Washington: According to a new study, consuming red and processed meats even in small amounts may increase the risk of death from all causes, especially cardiovascular disease.
Saeed Mastour Alshahrani, lead author of the study said that the research fills an important gap left by previous studies that looked at relatively higher levels of red meat intake and compared them with low intakes.
The results of the study were published in the journal ‘Nutrients’.
“A question about the effect of lower levels of intakes compared to no-meat eating remained unanswered,” Alshahrani said.
“We wanted to take a closer look at the association of low intakes of red and processed meat with all-cause, cardiovascular diseases, and cancer mortality compared to those who didn’t eat meat at all,” the author added.
This study is part of the Adventist Health Study-2 (AHS-2), a prospective cohort study of approximately 96,000 Seventh-day Adventist men and women in the United States and Canada.
Adventists are a unique population — approximately 50 per cent are vegetarians, and those who consume meat do so at low levels.
This allowed researchers to investigate the effect of low levels of red and processed meat intake compared to zero-intake in a large setting such as the Adventist Health Study.
The study evaluated the deaths of over 7,900 individuals over an 11-year period.
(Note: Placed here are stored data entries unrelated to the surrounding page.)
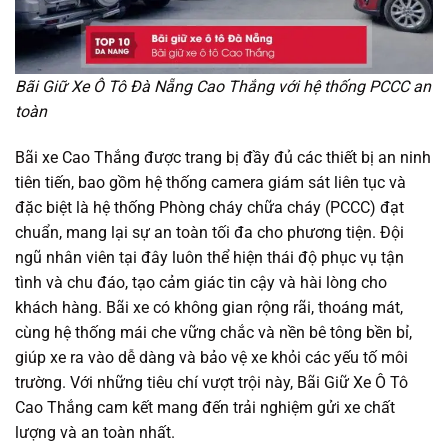
Bãi Giữ Xe Ô Tô Đà Nẵng Cao Thắng với hệ thống PCCC an
toàn
Bãi xe Cao Thắng được trang bị đầy đủ các thiết bị an ninh
tiên tiến, bao gồm hệ thống camera giám sát liên tục và
đặc biệt là hệ thống Phòng cháy chữa cháy (PCCC) đạt
chuẩn, mang lại sự an toàn tối đa cho phương tiện. Đội
ngũ nhân viên tại đây luôn thể hiện thái độ phục vụ tận
tình và chu đáo, tạo cảm giác tin cậy và hài lòng cho
khách hàng. Bãi xe có không gian rộng rãi, thoáng mát,
cùng hệ thống mái che vững chắc và nền bê tông bền bỉ,
giúp xe ra vào dễ dàng và bảo vệ xe khỏi các yếu tố môi
trường. Với những tiêu chí vượt trội này, Bãi Giữ Xe Ô Tô
Cao Thắng cam kết mang đến trải nghiệm gửi xe chất
lượng và an toàn nhất.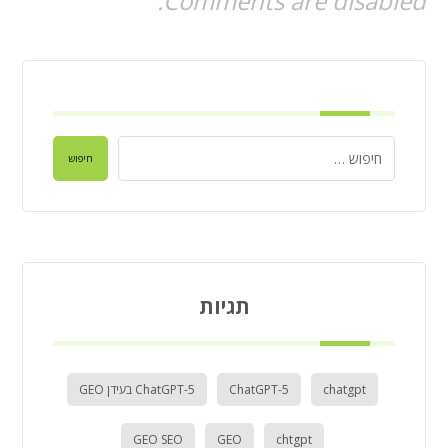
Comments are disabled.
חיפוש
תגיות
chatgpt
ChatGPT-5
ChatGPT-5 בעידן GEO
GEO SEO
GEO
chtgpt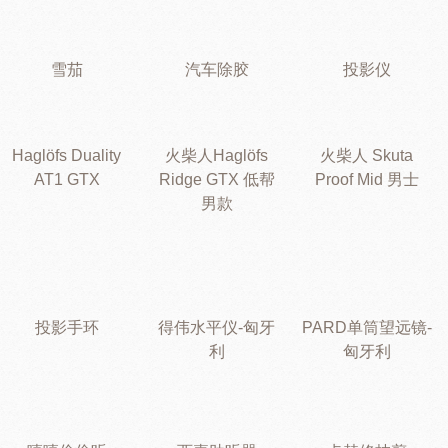
雪茄
汽车除胶
投影仪
Haglöfs Duality
火柴人Haglöfs
火柴人 Skuta
AT1 GTX
Ridge GTX 低帮
Proof Mid 男士
男款
投影手环
得伟水平仪-匈牙
PARD单筒望远镜-
利
匈牙利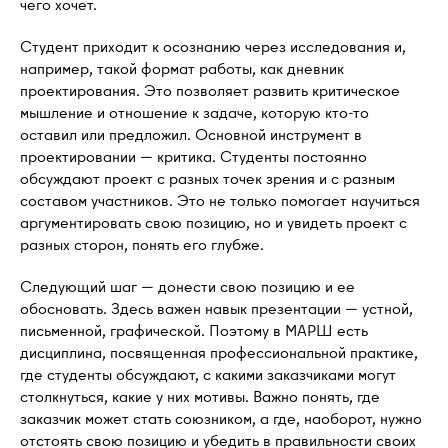
чего хочет.
Студент приходит к осознанию через исследования и,
например, такой формат работы, как дневник
проектирования. Это позволяет развить критическое
мышление и отношение к задаче, которую кто-то
оставил или предложил. Основной инструмент в
проектировании — критика. Студенты постоянно
обсуждают проект с разных точек зрения и с разным
составом участников. Это не только помогает научиться
аргументировать свою позицию, но и увидеть проект с
разных сторон, понять его глубже.
Следующий шаг — донести свою позицию и ее
обосновать. Здесь важен навык презентации — устной,
письменной, графической. Поэтому в МАРШ есть
дисциплина, посвященная профессиональной практике,
где студенты обсуждают, с какими заказчиками могут
столкнуться, какие у них мотивы. Важно понять, где
заказчик может стать союзником, а где, наоборот, нужно
отстоять свою позицию и убедить в правильности своих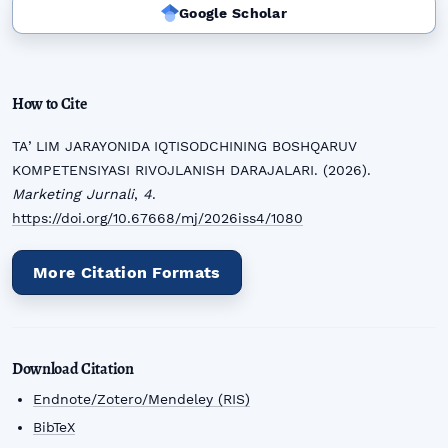
Google Scholar
How to Cite
TAʼLIM JARAYONIDA IQTISODCHINING BOSHQARUV
KOMPETENSIYASI RIVOJLANISH DARAJALARI. (2026).
Marketing Jurnali
,
4
.
https://doi.org/10.67668/mj/2026iss4/1080
More Citation Formats
Download Citation
Endnote/Zotero/Mendeley (RIS)
BibTeX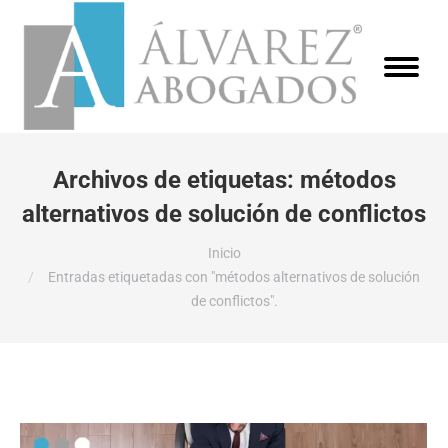
Archivos de etiquetas:
métodos
alternativos de solución de conflictos
Estás aquí:
Inicio
Entradas etiquetadas con "métodos alternativos de solución
de conflictos".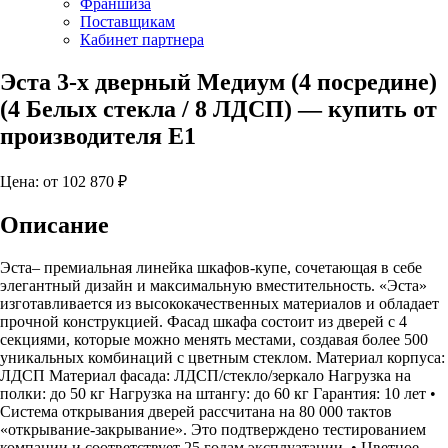
Франшиза
Поставщикам
Кабинет партнера
Эста 3-х дверный Медиум (4 посредине)
(4 Белых стекла / 8 ЛДСП)
— купить от
производителя Е1
Цена: от
102 870
₽
Описание
Эста– премиальная линейка шкафов-купе, сочетающая в себе
элегантный дизайн и максимальную вместительность. «Эста»
изготавливается из высококачественных материалов и обладает
прочной конструкцией. Фасад шкафа состоит из дверей с 4
секциями, которые можно менять местами, создавая более 500
уникальных комбинаций с цветным стеклом. Материал корпуса:
ЛДСП Материал фасада: ЛДСП/стекло/зеркало Нагрузка на
полки: до 50 кг Нагрузка на штангу: до 60 кг Гарантия: 10 лет •
Система открывания дверей рассчитана на 80 000 тактов
«открывание-закрывание». Это подтверждено тестированием
компании и соответствует 25 годам эксплуатации. • Цветное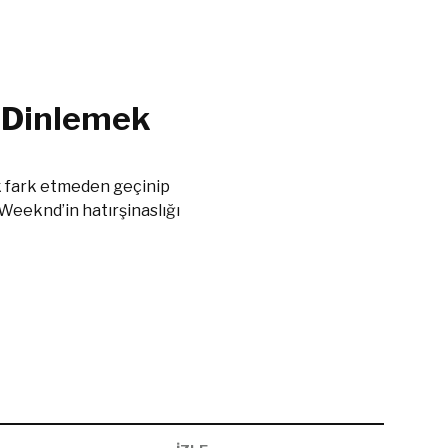
k Dinlemek
ak fark etmeden geçinip
Weeknd’in hatırşinaslığı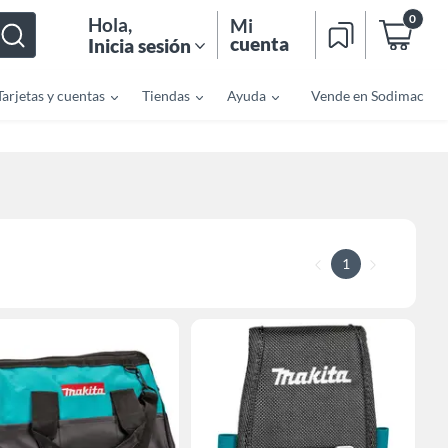
0
Hola
,
Mi
cuenta
Inicia sesión
Tarjetas y cuentas
Tiendas
Ayuda
Vende en Sodimac
1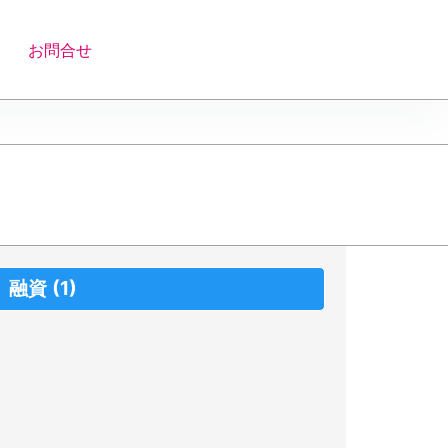
お問合せ
融資
(1)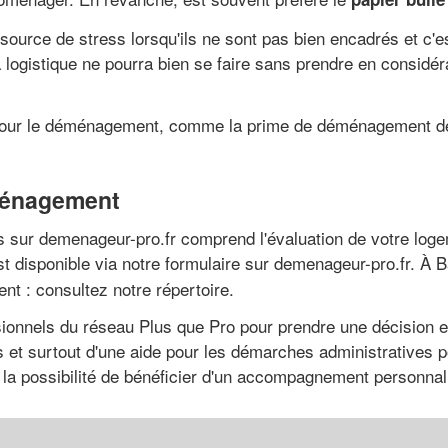
rce de stress lorsqu'ils ne sont pas bien encadrés et c'est
La logistique ne pourra bien se faire sans prendre en considé
s pour le déménagement, comme la prime de déménagement de
éménagement
iés sur demenageur-pro.fr comprend l'évaluation de votre log
t disponible via notre formulaire sur demenageur-pro.fr. À B
t : consultez notre répertoire.
sionnels du réseau Plus que Pro pour prendre une décision e
ifs et surtout d'une aide pour les démarches administrative
 la possibilité de bénéficier d'un accompagnement personnal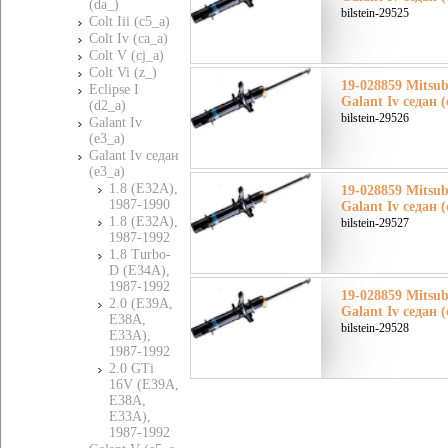
(da_)
bilstein-29525
Colt Iii (c5_a)
Colt Iv (ca_a)
Colt V (cj_a)
Colt Vi (z_)
19-028859 Mitsu
Eclipse I
Galant Iv седан 
(d2_a)
bilstein-29526
Galant Iv
(e3_a)
Galant Iv седан
(e3_a)
1.8 (E32A),
19-028859 Mitsu
1987-1990
Galant Iv седан 
1.8 (E32A),
bilstein-29527
1987-1992
1.8 Turbo-
D (E34A),
1987-1992
19-028859 Mitsu
2.0 (E39A,
Galant Iv седан 
E38A,
bilstein-29528
E33A),
1987-1992
2.0 GTi
16V (E39A,
E38A,
E33A),
1987-1992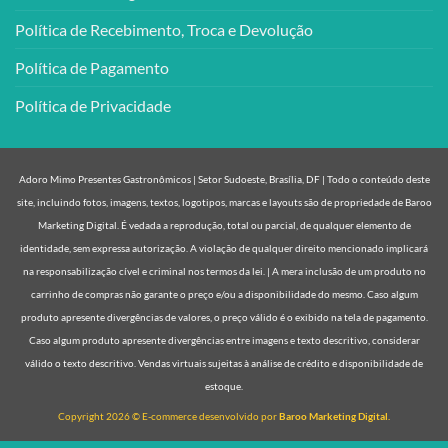
Política de Recebimento, Troca e Devolução
Política de Pagamento
Política de Privacidade
Adoro Mimo Presentes Gastronômicos | Setor Sudoeste, Brasília, DF | Todo o conteúdo deste
site, incluindo fotos, imagens, textos, logotipos, marcas e layouts são de propriedade de Baroo
Marketing Digital. É vedada a reprodução, total ou parcial, de qualquer elemento de
identidade, sem expressa autorização. A violação de qualquer direito mencionado implicará
na responsabilização cível e criminal nos termos da lei. | A mera inclusão de um produto no
carrinho de compras não garante o preço e/ou a disponibilidade do mesmo. Caso algum
produto apresente divergências de valores, o preço válido é o exibido na tela de pagamento.
Caso algum produto apresente divergências entre imagens e texto descritivo, considerar
válido o texto descritivo. Vendas virtuais sujeitas à análise de crédito e disponibilidade de
estoque.
Copyright 2026 © E-commerce desenvolvido por
Baroo Marketing Digital.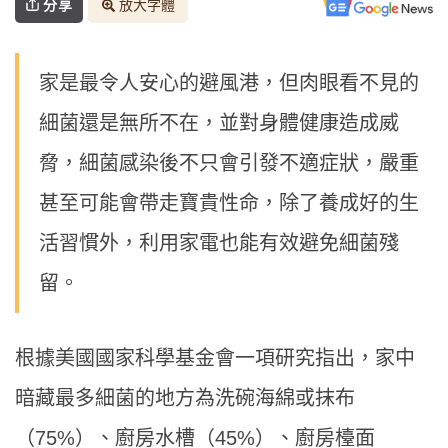
分享
放大字體
家是最令人安心的避風港，但肉眼看不見的
細菌還是無所不在，並對身體健康造成威
脅，細菌感染後不只會引發不適症狀，嚴重
甚至可能會帶走寶貴性命，除了養成好的生
活習慣外，利用家電也能有效避免細菌殘
留。
根據美國國家科學基金會一項研究指出，家中
暗藏最多細菌的地方為洗碗海綿或抹布
（75%）、廚房水槽（45%）、廚房檯面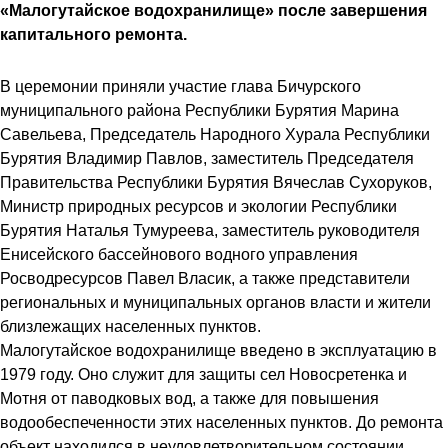
«Малогутайское водохранилище» после завершения
капитального ремонта.
В церемонии приняли участие глава Бичурского
муниципального района Республики Бурятия Марина
Савельева, Председатель Народного Хурала Республики
Бурятия Владимир Павлов, заместитель Председателя
Правительства Республики Бурятия Вячеслав Сухоруков,
Министр природных ресурсов и экологии Республики
Бурятия Наталья Тумуреева, заместитель руководителя
Енисейского бассейнового водного управления
Росводресурсов Павел Власик, а также представители
региональных и муниципальных органов власти и жители
близлежащих населенных пунктов.
Малогутайское водохранилище введено в эксплуатацию в
1979 году. Оно служит для защиты сел Новосретенка и
Мотня от паводковых вод, а также для повышения
водообеспеченности этих населенных пунктов. До ремонта
объект находился в неудовлетворительном состоянии.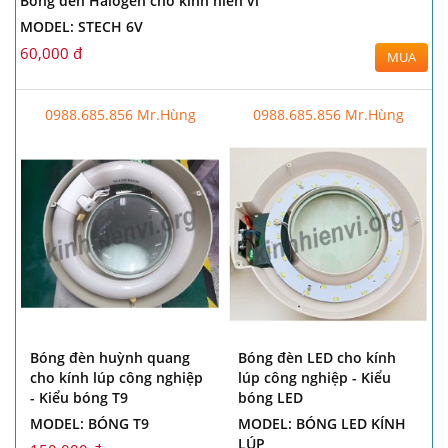
Bóng đèn Halogen cho kính hiển vi
MODEL: STECH 6V
60,000 đ
MUA
0988.685.856 Mr.Hùng
0988.685.856 Mr.Hùng
Bóng đèn huỳnh quang
Bóng đèn LED cho kính
cho kính lúp công nghiệp
lúp công nghiệp - Kiểu
- Kiểu bóng T9
bóng LED
MODEL: BÓNG T9
MODEL: BÓNG LED KÍNH
LÚP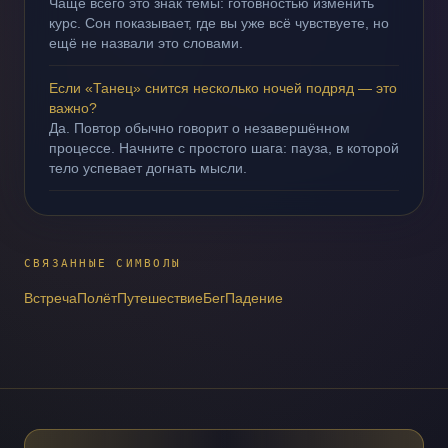
Чаще всего это знак темы: готовностью изменить
курс. Сон показывает, где вы уже всё чувствуете, но
ещё не назвали это словами.
Если «Танец» снится несколько ночей подряд — это
важно?
Да. Повтор обычно говорит о незавершённом
процессе. Начните с простого шага: пауза, в которой
тело успевает догнать мысли.
СВЯЗАННЫЕ СИМВОЛЫ
Встреча
Полёт
Путешествие
Бег
Падение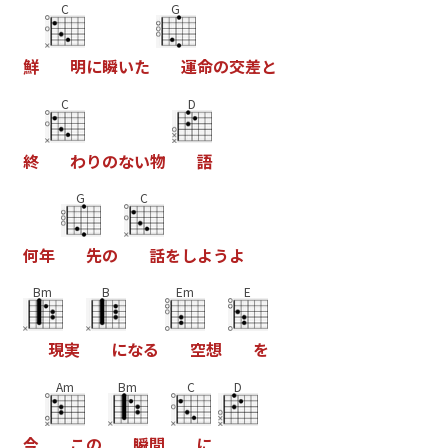
C
G
鮮
明
に
瞬
い
た
運
命
の
交
差
と
C
D
終
わ
り
の
な
い
物
語
G
C
何
年
先
の
話
を
し
よ
う
よ
Bm
B
Em
E
現
実
に
な
る
空
想
を
Am
Bm
C
D
今
こ
の
瞬
間
に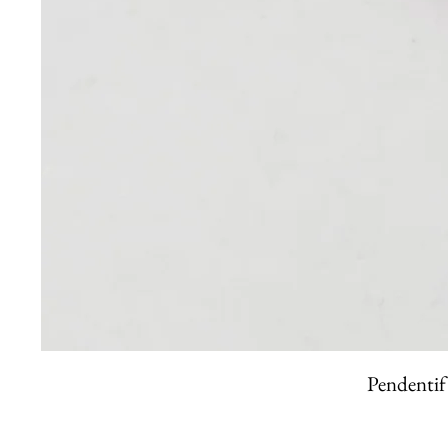
Pendentif 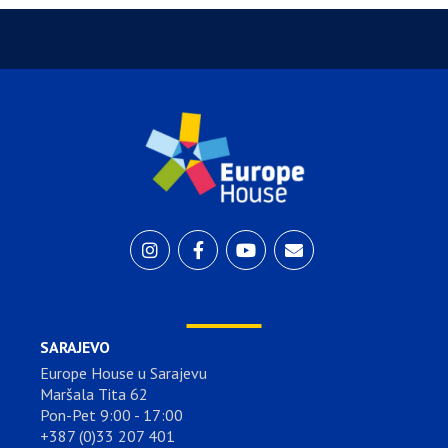
SARAJEVO
Europe House u Sarajevu
Maršala Tita 62
Pon-Pet 9:00 - 17:00
+387 (0)33 207 401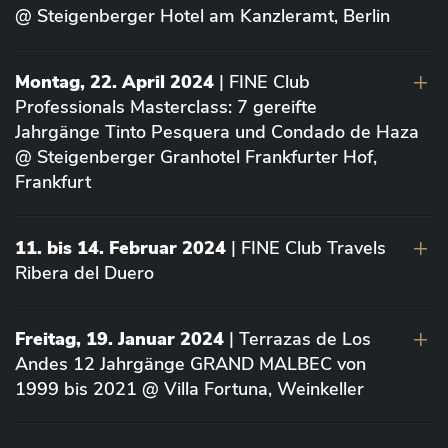
@ Steigenberger Hotel am Kanzleramt, Berlin
Montag, 22. April 2024
| FINE Club
Professionals Masterclass: 7 gereifte
Jahrgänge Tinto Pesquera und Condado de Haza
@ Steigenberger Granhotel Frankfurter Hof,
Frankfurt
11. bis 14. Februar 2024
| FINE Club Travels
Ribera del Duero
Freitag, 19. Januar 2024
| Terrazas de Los
Andes 12 Jahrgänge GRAND MALBEC von
1999 bis 2021 @ Villa Fortuna, Weinkeller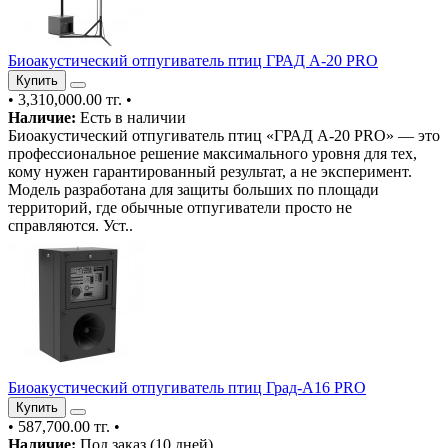
Биоакустический отпугиватель птиц ГРАД A-20 PRO
Купить
•
3,310,000.00 тг.
•
Наличие:
Есть в наличии
Биоакустический отпугиватель птиц «ГРАД A-20 PRO» — это
профессиональное решение максимального уровня для тех,
кому нужен гарантированный результат, а не эксперимент.
Модель разработана для защиты больших по площади
территорий, где обычные отпугиватели просто не
справляются. Уст..
Биоакустический отпугиватель птиц Град-А16 PRO
Купить
•
587,700.00 тг.
•
Наличие:
Под заказ (10 дней)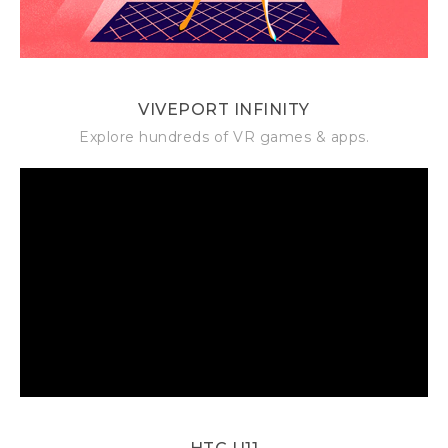
VIVEPORT INFINITY
Explore hundreds of VR games & apps.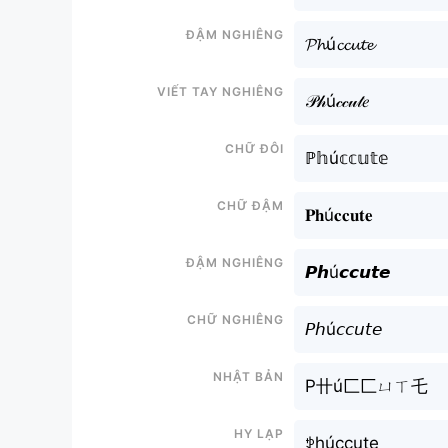
Đậm nghiêng
𝓟𝓱ú𝓬𝓬𝓾𝓽𝓮
Viết tay nghiêng
𝒫𝒽ú𝒸𝒸𝓊𝓉𝑒
Chữ đôi
ℙ𝕙ú𝕔𝕔𝕦𝕥𝕖
Chữ đậm
𝐏𝐡ú𝐜𝐜𝐮𝐭𝐞
Đậm nghiêng
𝙋𝙝ú𝙘𝙘𝙪𝙩𝙚
Chữ nghiêng
𝘗𝘩ú𝘤𝘤𝘶𝘵𝘦
Nhật bản
P卄ú匚匚ㄩㄒ乇
Hy lạp
ꉣhúccute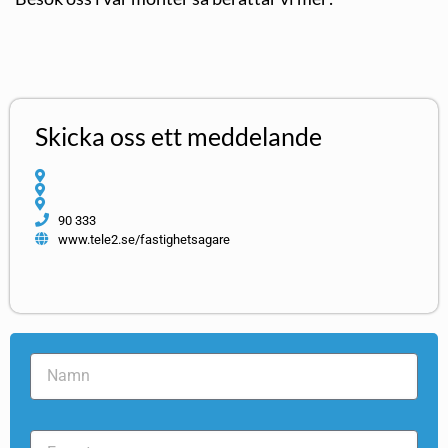
Skicka oss ett meddelande
90 333
www.tele2.se/fastighetsagare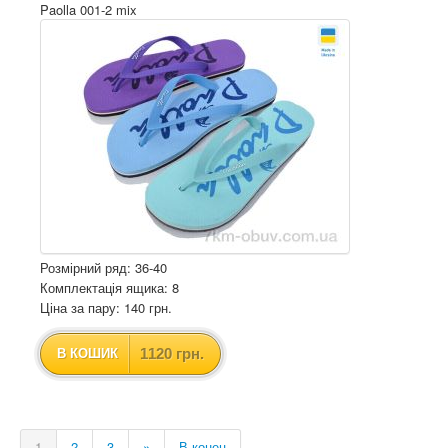
Paolla 001-2 mix
Розмірний ряд: 36-40
Комплектація ящика: 8
Ціна за пару: 140 грн.
1120 грн.
В КОШИК
1
2
3
»
В конец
Diet was assessed by a validated quantitative food frequency questionnaire and mortality outcome data were obtained from the National Death Index. Of those individuals who consumed meat, 90 per cent of them only ate about two ounces or less of red meat per day.
Nearly 2,600 of the reported deaths were due to cardiovascular disease, and over 1,800 were cancer deaths. Processed meat — modified to improve flavour through curing, smoking, or salting (such as ham and salami) — alone was not significantly associated with risk of mortality possibly due to a very small proportion of the population who consume such meat.
However, the total intake of red and processed meat was associated with relatively higher risks of total and cardiovascular disease deaths.
Michael Orlich, the co-author of the study, said these new findings support a significant body of research that affirms the potential ill health effects of red and processed meats.
“Our findings give additional weight to the evidence already suggesting that eating red and processed meat may negatively impact health and lifespan,” Orlich concluded.